Extracted records -
####

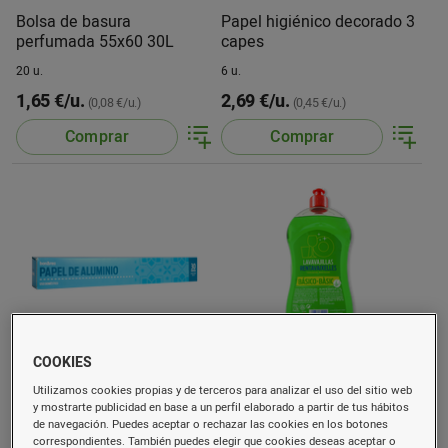
Bolsa de basura
Papel higiénico decorado 3
perfumada 55x60 30L
capes
20 u.
6 u.
1,65 €/u.
2,69 €/u.
(0,08 €/u.)
(0,45 €/u.)
Comprar
Comprar
COOKIES
Papel aluminio uso
Lavavajillas verde
Utilizamos cookies propias y de terceros para analizar el uso del sitio web
doméstico
y mostrarte publicidad en base a un perfil elaborado a partir de tus hábitos
de navegación. Puedes aceptar o rechazar las cookies en los botones
30 m
1 l
correspondientes. También puedes elegir que cookies deseas aceptar o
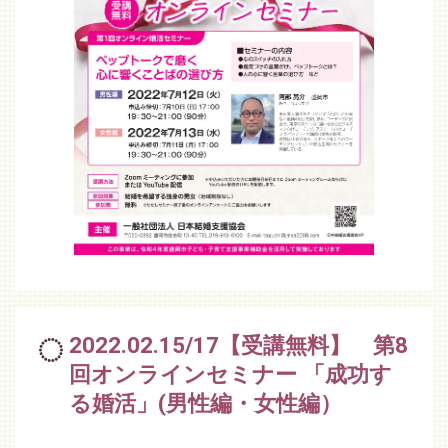
2022.02.15/17【受講無料】 第8
回オンラインセミナー 「成功す
る婚活」(男性編・女性編）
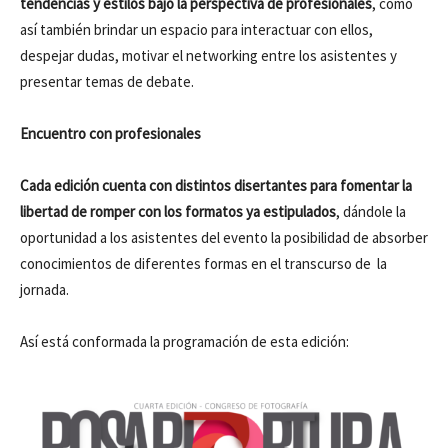
tendencias y estilos bajo la perspectiva de profesionales
, como
así también brindar un espacio para interactuar con ellos,
despejar dudas, motivar el networking entre los asistentes y
presentar temas de debate.
Encuentro con profesionales
Cada edición cuenta con distintos disertantes para fomentar la
libertad de romper con los formatos ya estipulados
, dándole la
oportunidad a los asistentes del evento la posibilidad de absorber
conocimientos de diferentes formas en el transcurso de la
jornada.
Así está conformada la programación de esta edición:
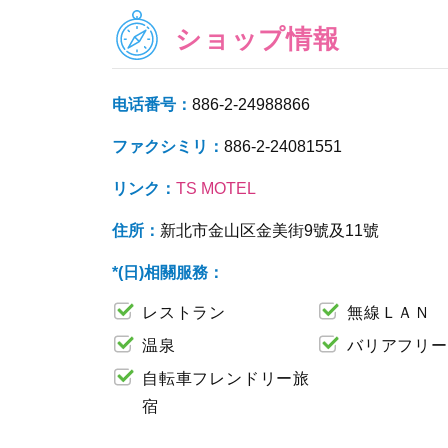
ショップ情報
电话番号：
886-2-24988866
ファクシミリ：
886-2-24081551
リンク：
TS MOTEL
住所：
新北市金山区金美街9號及11號
*(日)相關服務：
レストラン
無線ＬＡＮ
温泉
バリアフリー
自転車フレンドリー旅
宿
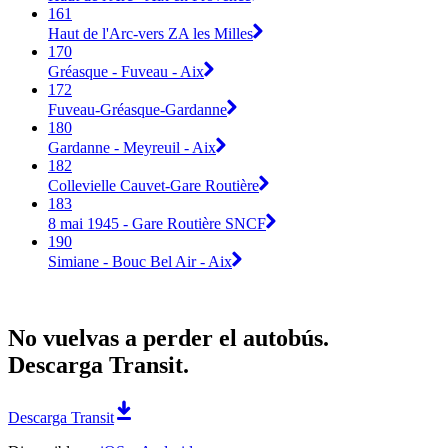
161
Haut de l'Arc-vers ZA les Milles
170
Gréasque - Fuveau - Aix
172
Fuveau-Gréasque-Gardanne
180
Gardanne - Meyreuil - Aix
182
Collevielle Cauvet-Gare Routière
183
8 mai 1945 - Gare Routière SNCF
190
Simiane - Bouc Bel Air - Aix
No vuelvas a perder el autobús.
Descarga Transit.
Descarga Transit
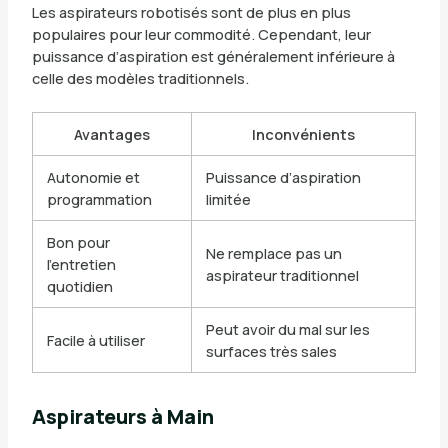
Les aspirateurs robotisés sont de plus en plus
populaires pour leur commodité. Cependant, leur
puissance d’aspiration est généralement inférieure à
celle des modèles traditionnels.
Avantages
Inconvénients
Autonomie et
Puissance d’aspiration
programmation
limitée
Bon pour
Ne remplace pas un
l’entretien
aspirateur traditionnel
quotidien
Peut avoir du mal sur les
Facile à utiliser
surfaces très sales
Aspirateurs à Main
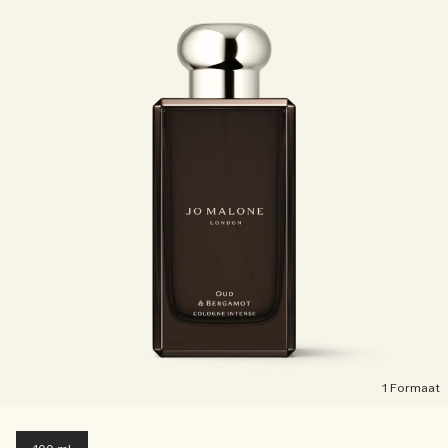
1 Formaat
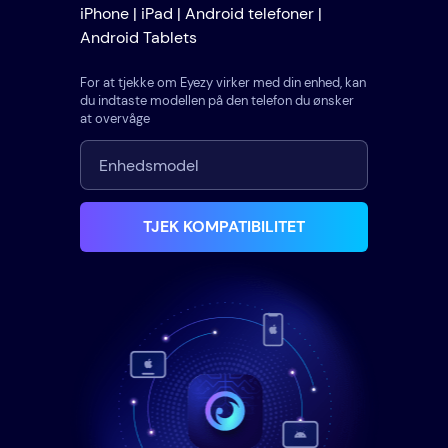
iPhone | iPad | Android telefoner |
Android Tablets
For at tjekke om Eyezy virker med din enhed, kan
du indtaste modellen på den telefon du ønsker
at overvåge
TJEK KOMPATIBILITET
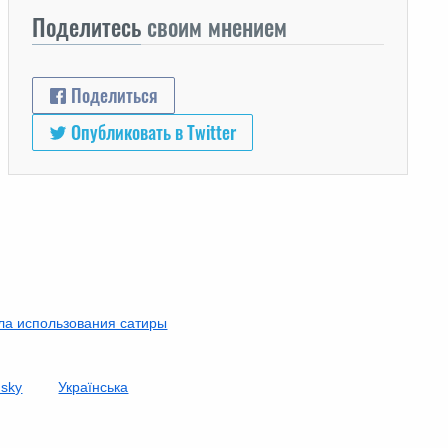
Поделитесь
своим мнением
Поделиться
Опубликовать в Twitter
ла использования сатиры
nsky
Українська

####

Task details - Your answer must be every record above, word for word, with no pictures.

Solution to this task -
Bolsa de basura
Papel higiénico decorado 3
perfumada 55x60 30L
capes
20 u.
6 u.
1,65 €/u.
2,69 €/u.
(0,08 €/u.)
(0,45 €/u.)
Comprar
Comprar
COOKIES
Papel aluminio uso
Lavavajillas verde
Utilizamos cookies propias y de terceros para analizar el uso del sitio web
doméstico
y mostrarte publicidad en base a un perfil elaborado a partir de tus hábitos
de navegación. Puedes aceptar o rechazar las cookies en los botones
30 m
1 l
correspondientes. También puedes elegir que cookies deseas aceptar o
2022.02.15/17【受講無料】 第8
回オンラインセミナー 「成功す
る婚活」(男性編・女性編）
tendencias y estilos bajo la perspectiva de profesionales
, como
así también brindar un espacio para interactuar con ellos,
despejar dudas, motivar el networking entre los asistentes y
presentar temas de debate.
Encuentro con profesionales
Cada edición cuenta con distintos disertantes para fomentar la
libertad de romper con los formatos ya estipulados
, dándole la
oportunidad a los asistentes del evento la posibilidad de absorber
conocimientos de diferentes formas en el transcurso de la
jornada.
Así está conformada la programación de esta edición:
ショップ情報
电话番号：
886-2-24988866
ファクシミリ：
886-2-24081551
リンク：
TS MOTEL
住所：
新北市金山区金美街9號及11號
*(日)相關服務：
レストラン
無線ＬＡＮ
温泉
バリアフリー
自転車フレンドリー旅
宿
161
Haut de l'Arc-vers ZA les Milles
170
Gréasque - Fuveau - Aix
172
Fuveau-Gréasque-Gardanne
180
Gardanne - Meyreuil - Aix
182
Collevielle Cauvet-Gare Routière
183
8 mai 1945 - Gare Routière SNCF
190
Simiane - Bouc Bel Air - Aix
No vuelvas a perder el autobús.
Descarga Transit.
Descarga Transit
Les aspirateurs robotisés sont de plus en plus
populaires pour leur commodité. Cependant, leur
puissance d’aspiration est généralement inférieure à
celle des modèles traditionnels.
Avantages
Inconvénients
Autonomie et
Puissance d’aspiration
programmation
limitée
Bon pour
Ne remplace pas un
l’entretien
aspirateur traditionnel
quotidien
Peut avoir du mal sur les
Facile à utiliser
surfaces très sales
Aspirateurs à Main
1 Formaat
iPhone | iPad | Android telefoner |
Android Tablets
For at tjekke om Eyezy virker med din enhed, kan
du indtaste modellen på den telefon du ønsker
at overvåge
TJEK KOMPATIBILITET
Поделитесь
своим мнением
Поделиться
Опубликовать в Twitter
ла использования сатиры
nsky
Українська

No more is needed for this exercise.